Though speaking guardedly, murdered Reeva Steenkamp’s parents think the time is “not right” to release their daughter’s killer, Oscar Pistorius, on parole yet.
In a legal letter to Julian Knight, the disgraced Paralympian’s lawyer, June and Barry Steenkamp stated unequivocally … “we remain of the view that your client is not yet eligible for consideration for placement on parole…” – but indicated they “have been participating fully” in the parole process.
In a war of words, Knight accused the Steenkamps of “deliberately punishing” Pistorius – an allegation the Steenkamp’s lawyer, Tania Koen, “rejected with contempt”, saying her clients “instead of enjoying their advanced years with Reeva… find themselves [preparing] to meet their daughter’s killer face to face”.
Knight has subsequently apologised to the Steenkamps.
The pair, now well into their 70s, are preparing to complete a victim-offender dialogue (VOD) for his parole application.
“Questions about parole are premature as we are dealing with the VOD,” Koen said.
“There is no application as he does not apply. He becomes eligible after serving half his sentence.”
Law expert Dr Llewelyn Curlewis said the two attorneys “are threatening each other with defamation but this had nothing to do with Pistorius, the Steenkamps or the parole programme”.
Curlewis added they had to work around it because the parole application could not move forward without the victim-offender mediation process.
“After the mediation process, a recommendation is made by the family’s attorney to the board. Then the parole board had to decide if the recommendation outweighed their findings, but they weren’t bound to the recommendation,” he said.
Curlewis said the parole application of serving 50% of the sentence was to give the person who broke the law the opportunity to rehabilitate.
“In my opinion, criminals cannot be rehabilitated,” he added.
“Pistorius might be unsuccessful now, but who knows what will happen in a few months?”
Victimologist Professor Jaco Barkhuizen said parole should never be seen as a given.
“That is not the point of parole. All the factors should be considered, not just a date. We have to take the feelings and effects of releasing someone on parole would have on the family of the victim,” he said.
Barkhuizen added the VOD should start a year before parole was even an option.
“You cannot force the victim into a victim-offender dialogue. If the victim or the victim’s family feel they want to be part of the victim-offender dialogue, it’s rightly so their choice,” he said.
Criminologist Prof Anni Hesselink said each parole candidate’s application was measured on its own merits.
“The interests of the community have to be balanced with the offender’s circumstances,” She explained that the offender’s delayed parole application and the trauma of the process of being deprived of his support structure could not measure against what the victim’s family was going through.
Hesselink said Pistorius’ profile showed good behaviour in incarceration but added there were other incidents where he showed aggressive behaviour.

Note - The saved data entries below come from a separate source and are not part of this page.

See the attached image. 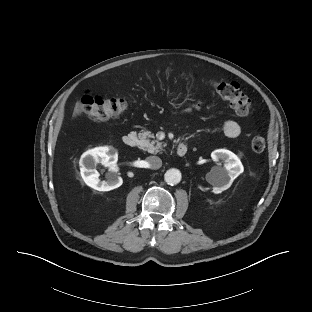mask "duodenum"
<instances>
[{
    "instance_id": "duodenum-1",
    "label": "duodenum",
    "mask_w": 312,
    "mask_h": 312,
    "mask_svg": "<svg viewBox=\"0 0 312 312\" xmlns=\"http://www.w3.org/2000/svg\"><path fill=\"white\" fill-rule=\"evenodd\" d=\"M138 138L135 134L129 133L123 137V144L127 147H135L137 145ZM188 151L187 144H179L176 148V152L179 156H184Z\"/></svg>"
}]
</instances>
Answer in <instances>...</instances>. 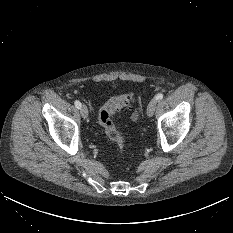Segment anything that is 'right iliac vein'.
I'll list each match as a JSON object with an SVG mask.
<instances>
[{"label":"right iliac vein","mask_w":233,"mask_h":233,"mask_svg":"<svg viewBox=\"0 0 233 233\" xmlns=\"http://www.w3.org/2000/svg\"><path fill=\"white\" fill-rule=\"evenodd\" d=\"M80 113H81L82 118L86 119L88 117V108L86 105L81 106Z\"/></svg>","instance_id":"63e3f726"}]
</instances>
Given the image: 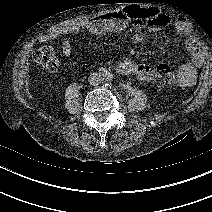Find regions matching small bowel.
<instances>
[{
  "instance_id": "small-bowel-1",
  "label": "small bowel",
  "mask_w": 212,
  "mask_h": 212,
  "mask_svg": "<svg viewBox=\"0 0 212 212\" xmlns=\"http://www.w3.org/2000/svg\"><path fill=\"white\" fill-rule=\"evenodd\" d=\"M129 22L136 32H140L145 24L152 28L162 30L169 25L179 32L187 30V23L183 18L171 19L167 14L157 8H144L138 5H127L112 12L103 13L94 19L65 22L50 28L46 33L38 38L41 44L48 43L59 37H64L61 42V52L66 58L72 56L70 41L66 35L79 32L81 30L90 34H104L108 32L117 33L124 30ZM183 47L190 55L191 62L184 63L179 67L177 74V85L190 86L196 78L194 65L201 63L202 53L198 42L191 36L186 35L183 39ZM117 70L126 75H133L142 81H150L154 76L153 69L146 64H137L129 60H124L118 64Z\"/></svg>"
}]
</instances>
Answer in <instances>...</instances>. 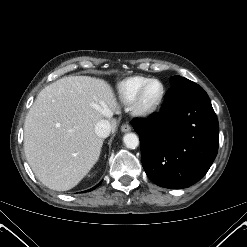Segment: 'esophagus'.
<instances>
[{"instance_id":"obj_1","label":"esophagus","mask_w":247,"mask_h":247,"mask_svg":"<svg viewBox=\"0 0 247 247\" xmlns=\"http://www.w3.org/2000/svg\"><path fill=\"white\" fill-rule=\"evenodd\" d=\"M131 130V126L129 124H123L121 127L122 132H129Z\"/></svg>"}]
</instances>
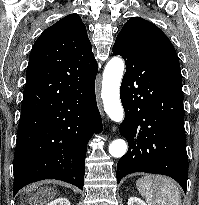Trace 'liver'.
Masks as SVG:
<instances>
[{
    "label": "liver",
    "instance_id": "1",
    "mask_svg": "<svg viewBox=\"0 0 199 205\" xmlns=\"http://www.w3.org/2000/svg\"><path fill=\"white\" fill-rule=\"evenodd\" d=\"M55 194H56L55 192L49 193L47 190H41V191L37 192V194L33 198L30 199V203L31 204L37 203L36 199L39 198V196H41V201L38 203H40V204L45 203L49 200H52L54 198Z\"/></svg>",
    "mask_w": 199,
    "mask_h": 205
}]
</instances>
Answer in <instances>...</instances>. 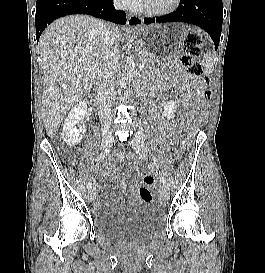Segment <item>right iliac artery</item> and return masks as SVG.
<instances>
[{"instance_id": "1", "label": "right iliac artery", "mask_w": 265, "mask_h": 273, "mask_svg": "<svg viewBox=\"0 0 265 273\" xmlns=\"http://www.w3.org/2000/svg\"><path fill=\"white\" fill-rule=\"evenodd\" d=\"M106 152H107V149L105 150L104 153H100V154L96 157V161H97V162H101L102 160H104V158H105V153H106ZM92 187H93V184H92V182L89 180V182H88V184H87L88 190L91 191Z\"/></svg>"}]
</instances>
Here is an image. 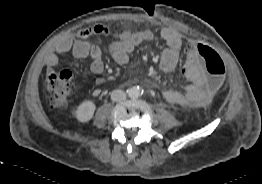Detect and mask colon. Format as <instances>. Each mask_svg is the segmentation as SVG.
Returning <instances> with one entry per match:
<instances>
[{"mask_svg": "<svg viewBox=\"0 0 262 184\" xmlns=\"http://www.w3.org/2000/svg\"><path fill=\"white\" fill-rule=\"evenodd\" d=\"M194 52L204 64L209 90L215 92L224 83L226 73L224 62L218 53L206 44L195 43ZM47 88L52 108L67 107L74 93L73 74L68 70L50 73L47 78Z\"/></svg>", "mask_w": 262, "mask_h": 184, "instance_id": "obj_1", "label": "colon"}]
</instances>
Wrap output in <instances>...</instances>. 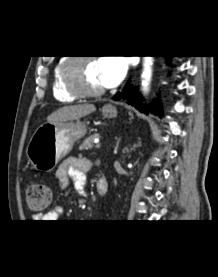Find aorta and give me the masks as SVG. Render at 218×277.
<instances>
[{"mask_svg":"<svg viewBox=\"0 0 218 277\" xmlns=\"http://www.w3.org/2000/svg\"><path fill=\"white\" fill-rule=\"evenodd\" d=\"M152 65H153V57L144 56L143 72H142V87L145 93L149 91V85L152 77Z\"/></svg>","mask_w":218,"mask_h":277,"instance_id":"762f6f07","label":"aorta"}]
</instances>
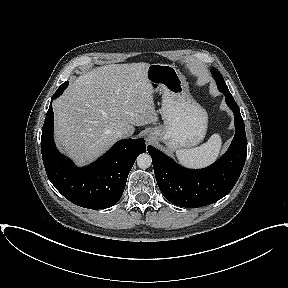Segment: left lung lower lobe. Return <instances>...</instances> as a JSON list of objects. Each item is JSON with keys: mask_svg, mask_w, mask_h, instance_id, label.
Listing matches in <instances>:
<instances>
[{"mask_svg": "<svg viewBox=\"0 0 288 288\" xmlns=\"http://www.w3.org/2000/svg\"><path fill=\"white\" fill-rule=\"evenodd\" d=\"M223 94L234 112L236 132L228 151L214 164L204 169H186L154 147H147L157 184L174 205L197 208L212 204L232 190L242 172L247 155L244 121L230 92Z\"/></svg>", "mask_w": 288, "mask_h": 288, "instance_id": "obj_1", "label": "left lung lower lobe"}]
</instances>
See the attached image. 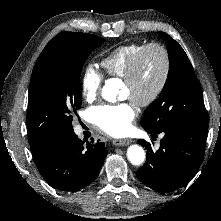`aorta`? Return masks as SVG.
<instances>
[{
    "label": "aorta",
    "mask_w": 221,
    "mask_h": 221,
    "mask_svg": "<svg viewBox=\"0 0 221 221\" xmlns=\"http://www.w3.org/2000/svg\"><path fill=\"white\" fill-rule=\"evenodd\" d=\"M118 90L114 84V80H109L102 89V96L105 100L114 102L117 96ZM127 158L131 164L138 166L145 161V152L139 145H131L127 150Z\"/></svg>",
    "instance_id": "1"
}]
</instances>
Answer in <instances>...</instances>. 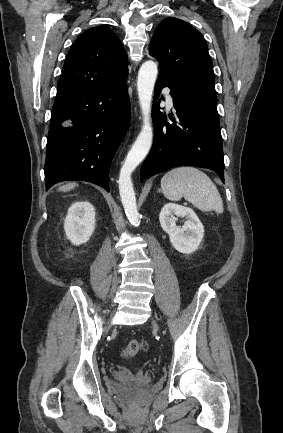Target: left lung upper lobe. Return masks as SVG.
<instances>
[{
  "label": "left lung upper lobe",
  "instance_id": "left-lung-upper-lobe-1",
  "mask_svg": "<svg viewBox=\"0 0 283 433\" xmlns=\"http://www.w3.org/2000/svg\"><path fill=\"white\" fill-rule=\"evenodd\" d=\"M149 54L157 58L162 76L184 86L186 107L219 119L213 63L199 31L181 19L168 17L156 28Z\"/></svg>",
  "mask_w": 283,
  "mask_h": 433
}]
</instances>
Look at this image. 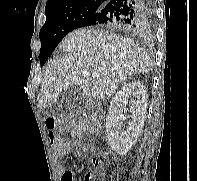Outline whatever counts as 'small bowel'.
I'll return each instance as SVG.
<instances>
[{
  "instance_id": "obj_1",
  "label": "small bowel",
  "mask_w": 197,
  "mask_h": 181,
  "mask_svg": "<svg viewBox=\"0 0 197 181\" xmlns=\"http://www.w3.org/2000/svg\"><path fill=\"white\" fill-rule=\"evenodd\" d=\"M75 148L78 154H82L85 147L78 140H66L62 143L60 149H55V158L58 162H62L68 152ZM61 181H74V173L71 169L62 165L59 166Z\"/></svg>"
}]
</instances>
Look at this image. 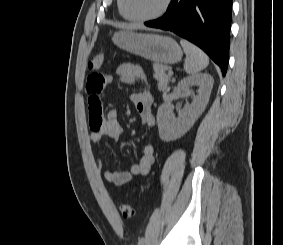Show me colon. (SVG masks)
Returning a JSON list of instances; mask_svg holds the SVG:
<instances>
[{"label": "colon", "instance_id": "1", "mask_svg": "<svg viewBox=\"0 0 283 245\" xmlns=\"http://www.w3.org/2000/svg\"><path fill=\"white\" fill-rule=\"evenodd\" d=\"M104 63V55L99 54L95 55L88 63V67L90 70H98L102 67ZM120 212L124 218H133L135 215V209L130 203H122L120 205Z\"/></svg>", "mask_w": 283, "mask_h": 245}]
</instances>
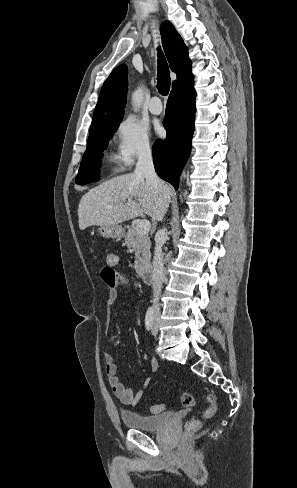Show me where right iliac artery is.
Returning <instances> with one entry per match:
<instances>
[{"mask_svg": "<svg viewBox=\"0 0 297 488\" xmlns=\"http://www.w3.org/2000/svg\"><path fill=\"white\" fill-rule=\"evenodd\" d=\"M153 320H154V310L153 308H149L146 313L145 317V326L147 330H150L153 326Z\"/></svg>", "mask_w": 297, "mask_h": 488, "instance_id": "right-iliac-artery-1", "label": "right iliac artery"}]
</instances>
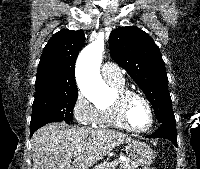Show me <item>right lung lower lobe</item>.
Segmentation results:
<instances>
[{
    "mask_svg": "<svg viewBox=\"0 0 200 169\" xmlns=\"http://www.w3.org/2000/svg\"><path fill=\"white\" fill-rule=\"evenodd\" d=\"M45 124H43V125H37V126H35V127H33V128H30L31 129V133H30V135L32 136V134L37 130V129H39L40 127H42V126H44Z\"/></svg>",
    "mask_w": 200,
    "mask_h": 169,
    "instance_id": "98d812e1",
    "label": "right lung lower lobe"
}]
</instances>
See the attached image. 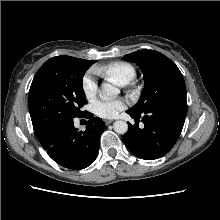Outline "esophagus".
<instances>
[{
	"instance_id": "obj_1",
	"label": "esophagus",
	"mask_w": 220,
	"mask_h": 220,
	"mask_svg": "<svg viewBox=\"0 0 220 220\" xmlns=\"http://www.w3.org/2000/svg\"><path fill=\"white\" fill-rule=\"evenodd\" d=\"M113 122V120H105V124L106 125H109V124H111Z\"/></svg>"
}]
</instances>
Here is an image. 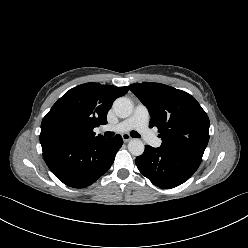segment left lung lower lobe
Masks as SVG:
<instances>
[{"label": "left lung lower lobe", "instance_id": "obj_1", "mask_svg": "<svg viewBox=\"0 0 248 248\" xmlns=\"http://www.w3.org/2000/svg\"><path fill=\"white\" fill-rule=\"evenodd\" d=\"M202 158L145 146L136 158L139 171L160 188H174L187 181L198 169Z\"/></svg>", "mask_w": 248, "mask_h": 248}]
</instances>
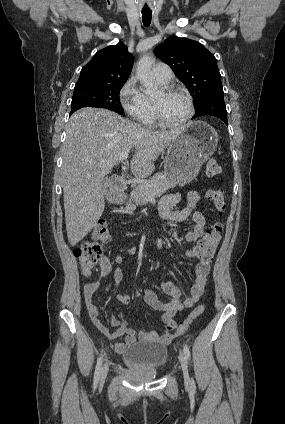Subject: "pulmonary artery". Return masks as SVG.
Returning a JSON list of instances; mask_svg holds the SVG:
<instances>
[{
  "mask_svg": "<svg viewBox=\"0 0 285 424\" xmlns=\"http://www.w3.org/2000/svg\"><path fill=\"white\" fill-rule=\"evenodd\" d=\"M154 78L160 83V84H167L170 82L172 78V70L170 67L164 63H158L156 64L152 69Z\"/></svg>",
  "mask_w": 285,
  "mask_h": 424,
  "instance_id": "e3ab8cb5",
  "label": "pulmonary artery"
}]
</instances>
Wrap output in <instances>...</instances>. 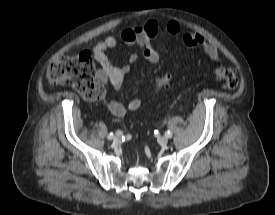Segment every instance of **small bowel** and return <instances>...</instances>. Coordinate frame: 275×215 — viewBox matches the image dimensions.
I'll list each match as a JSON object with an SVG mask.
<instances>
[{"label":"small bowel","instance_id":"c3829d8e","mask_svg":"<svg viewBox=\"0 0 275 215\" xmlns=\"http://www.w3.org/2000/svg\"><path fill=\"white\" fill-rule=\"evenodd\" d=\"M166 31L172 35L177 36L180 33V25L175 20H169L166 24ZM159 32V24L156 20H148L142 25H135L126 27L120 32L121 41L129 47L138 48L144 60L151 64H157L160 59L158 48L152 45ZM183 43L185 46L192 49H199L213 61H220L221 56L211 42L195 32H186L183 35ZM118 47V40L113 36H108L94 47V57L99 65L97 75L103 84H110L115 89H120L126 75L130 71V65L121 67L113 66L107 57V51L114 50ZM139 59V54L133 52L129 56V63L134 64ZM141 105L139 99H133L129 104L124 106L116 100L108 101L109 111L117 116L122 117L127 113V110H137Z\"/></svg>","mask_w":275,"mask_h":215}]
</instances>
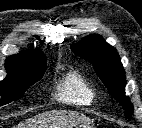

“One needs to weigh up the trauma of the victim and circumstance of the offender, ultimately the ball is in correctional services’ hands,” she said.
Hesselink said the victim’s family was still grieving and traumatised by the loss.
“Clearly it is a problem to come to the victim’s dialogue at the moment, which shows that they have not yet made peace with what happened,” she said.
Hesselink said it could be that they do not want to see him face to face because it would be a trauma for them again.